Wednesday, 22 May 2013

Text and Data Mining: practical aspects of licensing and legal aspects

Alistair Tebbit
Text and Data Mining: international perspectives, licensing and legal aspects was a Journals Publisher Forum seminar organised in conjunction with ALPSP, the Publishers Association and STM held earlier this week in London. This is the second in a series of posts summarising discussions.

Alistair Tebbit, Government Affairs Manager at Reed Elsevier, outlined his company's view on evolving publishers’ solutions in the STM sector. Elsevier have text mining licenses with higher education and research institutions, corporates and app developers. They give access to text miners through transfer of content to user’s system enabled by one of two delivery mechanisms under a separate licence: via API or using ConSyn. The delivery mechanisms have been set up and there are running costs. Their policy to date has been to charge the value add to the services to users for commercial organisations, but not academic.

Why is content delivery managed this way? Platform stability is a critical reason. Data miners want content at scale – they generally don’t do TDM on a couple of articles - but delivering scale via their main platform ScienceDirect.com is sub-optimal. APIs or ConSyn are the solution as they leave ScienceDirect untouched. Effectively they are separating machine-to-machine traffic from traffic created by real users going to ScienceDirect.com. Content security is another key issue. Free-for-all access to miners on ScienceDirect would not allow bona fide users to be checked. XML versions are less susceptible to piracy than PDFs. Why is content delivery managed this way? It’s more efficient for genuine text miners. Most miners prefer to work off XML, not from article versions on ScienceDirect. Their delivery mechanisms put the content into data miners' hands fast.

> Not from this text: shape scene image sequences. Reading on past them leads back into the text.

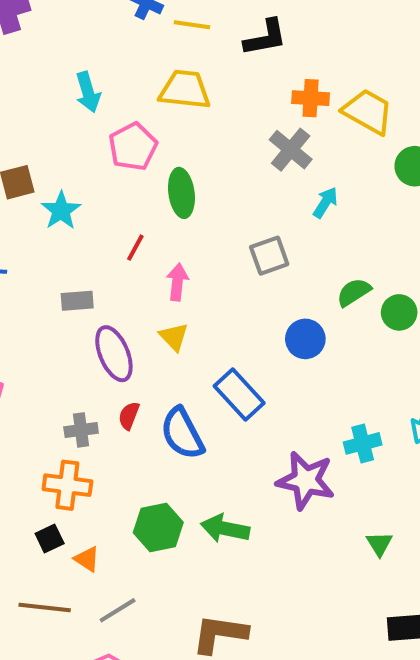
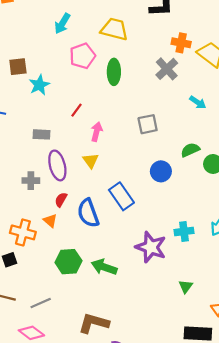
cyan arrow: (88, 92) -> (62, 23), turned 40
green ellipse: (181, 193) -> (114, 72), moved
cyan arrow: (325, 203) -> (198, 102), moved, turned 84
gray cross: (81, 430) -> (31, 181), moved
orange triangle: (87, 559) -> (50, 221), moved

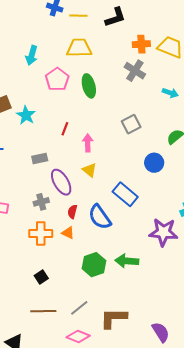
orange cross: (23, 232) -> (41, 233), moved
brown L-shape: (94, 323) -> (114, 318), moved

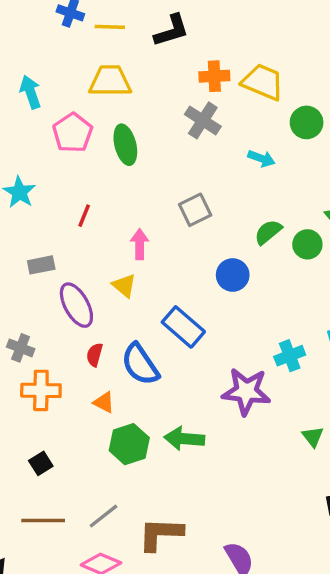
cyan arrow: (32, 55) -> (30, 92), turned 144
pink arrow: (88, 143) -> (140, 244), moved
gray cross: (41, 202) -> (21, 348), moved, turned 35
orange triangle: (68, 233) -> (104, 402), moved

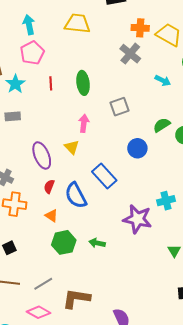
pink pentagon: (73, 133) -> (32, 53), moved
green ellipse: (125, 145) -> (83, 83), moved
red line: (84, 216) -> (51, 83), moved, turned -32
gray rectangle: (41, 265) -> (13, 116), moved
green arrow: (184, 439) -> (97, 243), size x0.7

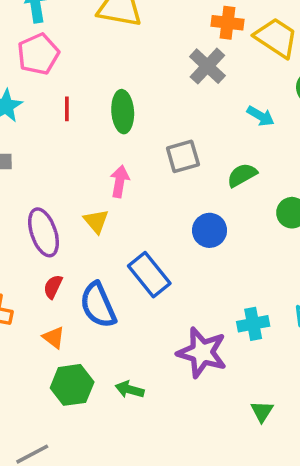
green semicircle: (162, 125) -> (242, 175), moved

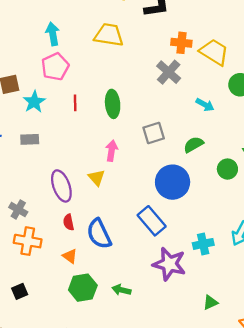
blue circle: (210, 230) -> (173, 182), size x1.5
blue rectangle: (149, 275) -> (152, 221), moved
red semicircle: (53, 287) -> (69, 222), turned -35
green triangle: (262, 411) -> (210, 302), turned 35

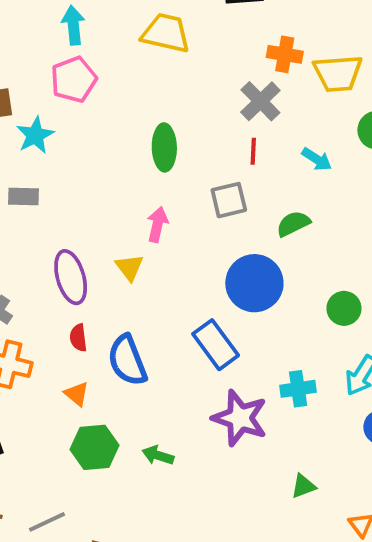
yellow trapezoid: (214, 52) -> (338, 73), turned 140
red line: (75, 103) -> (253, 151), moved
green circle: (227, 169) -> (344, 308), moved

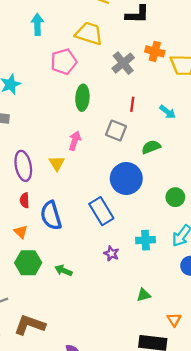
pink pentagon: (74, 79) -> (64, 62), moved
gray cross: (260, 101) -> (123, 63), moved
gray square: (229, 200) -> (116, 131), turned 30
purple star: (240, 418) -> (111, 254), size x0.5

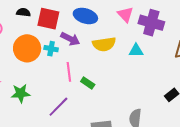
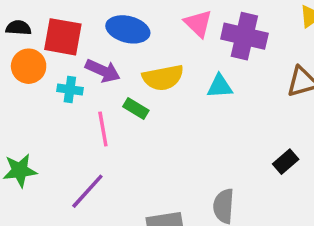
orange circle: (27, 48) -> (29, 66), moved, size x0.7
green rectangle: (88, 83) -> (136, 108), moved

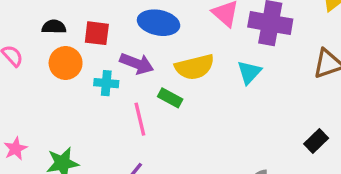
red square: (63, 37) -> (97, 33), size x0.7
cyan triangle: (220, 86) -> (249, 72), turned -40

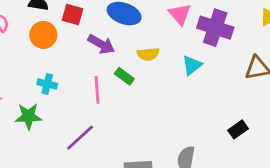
yellow semicircle: (195, 67) -> (148, 54), size x0.7
cyan cross: (106, 83) -> (47, 84), moved

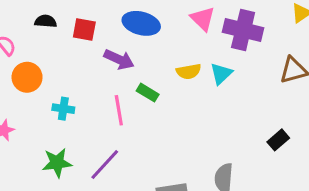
orange circle: (43, 35) -> (27, 77), moved
yellow semicircle: (148, 54) -> (189, 71), moved
green star: (28, 116) -> (57, 163), moved

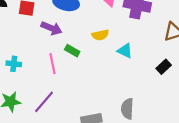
cyan triangle: (221, 74) -> (125, 51), moved, turned -49
black rectangle: (278, 140) -> (164, 67), moved

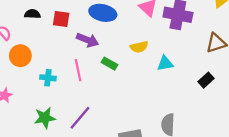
cyan triangle: (125, 51) -> (165, 63), turned -35
pink line: (53, 64) -> (78, 70), moved

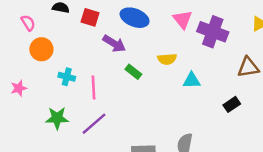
pink line: (78, 70) -> (93, 88), moved

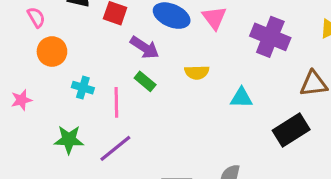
pink triangle: (183, 19) -> (214, 18), moved
yellow semicircle: (167, 59) -> (197, 72), moved
green rectangle: (133, 72) -> (145, 81), moved
black rectangle: (232, 104) -> (291, 130), size x1.6

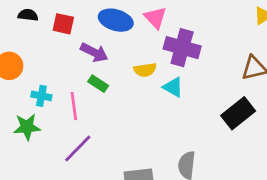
purple cross: (270, 37) -> (182, 48), moved
cyan triangle: (241, 98) -> (173, 87), moved, turned 35
green star: (69, 140) -> (27, 127), moved

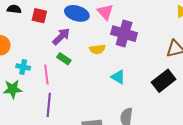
purple arrow: (94, 52) -> (61, 36), turned -72
cyan triangle: (173, 87) -> (118, 77), moved
purple line: (78, 149) -> (49, 105), turned -40

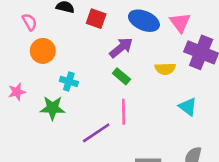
pink line: (46, 75) -> (124, 112), moved
purple line: (49, 105) -> (96, 133), turned 45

With text and data mining outputs, they use a CC BY-NC licence when redistributing results of text mining in a research support or other non-commercial tool. They require that the DOI link back to the mined article whenever feasible when displaying extracted content. They grant permission to use snippets around extracted entities to allow context when presenting results, up to a maximum of 200 characters or one complete sentence.

Licensing is working well at Elsevier and will improve further. The demand to mine is being met and there are no extra charges in the vast majority of cases. Additional services to support mining will likely be offered as they improve. However, it’s early days. Mining demand is embryonic with low numbers at the moment. Copyright exceptions are a big cause for concern and there is a major risk of spike in unauthorized redistribution. Platform stability may be threatened and there is a risk of a chilling effect on future service innovation.

Duncan Campbell
Duncan Campbell, Associate Director for Journal Digital Licensing at Wiley-Blackwell, provided an overview of emerging solutions in text and data mining with a publisher perspective on intermediary solutions. Text and data mining is important to publishers as it enriches published content, adds value for customers and aids development of new products. For researchers it helps identify new hypotheses, discover new patterns, facts and knowledge. For corporate research and development, the benefits are as above and in addition it accelerates drug discovery and development and maximises the value of information spend.

There are a number of barriers to text and data mining:

  • Access: how can users get hold of content for text mining
  • Content formats: there is no standard cross-publisher format
  • Evaluation: understanding user needs and use cases
  • Uncertainty: what is allowed by law, what is the use of text and data mining output
  • Business models: lack of business pricing models e.g. access to unsubscribed content
  • Scale: define and manage demand, bilaterial licensing unlikely to be scalable.
There is a potential role for intermediary to help with publisher/end user relationship. This could include as a single point of access and delivery; by providing standard licensing terms as well as speed and ease of access. The intermediary may make mining extensible and scalable and they can cover the long tail of publishers and end-users. It also enables confidential access, especially in pharma.

Andrew Hughes
Andrew Hughes, Commercial Director at the Newspaper Licensing Agency (NLA), provided a different perspective on text and data mining. Text mining requires copying of all data to establish data patterns and connections and computers need to index data. Every word on every page has to be copied. Once the copy exists, it needs to be managed. Copying requires access to data so that indexing can only happen on either the publisher database, but there is a risk of damage and disruption unless managed, and expense; or copy provided to text minders’ database where there are costs and control risks for publishers. He believes that you also need to bear in mind that third party licence partners aren’t always as careful with your data as you are.

In the newspaper sector, press packs are produced by text mining. The NLA eClips is a service where the proprietary way of mining content is withheld and a PDF is supplied of the relevant articles. There are substantial risks for publishers in text mining including the potential for technical errors by miners, challenges around data integrity and commercial malpractice. There are also cost implications including the technical loads on systems, management of copies and uses and opportunity costs.

Hughes cited the Meltwater case where the industry had to tackle the unauthorised use of text and data mining for commercial use. It took a lot of time and litigation, but they are now thriving within the NLA rules. They are licensed by the NLA and their users are licensed. It means they are operating on fair and equal terms with competitors and is an example of how licenses can work to the benefit of all parties.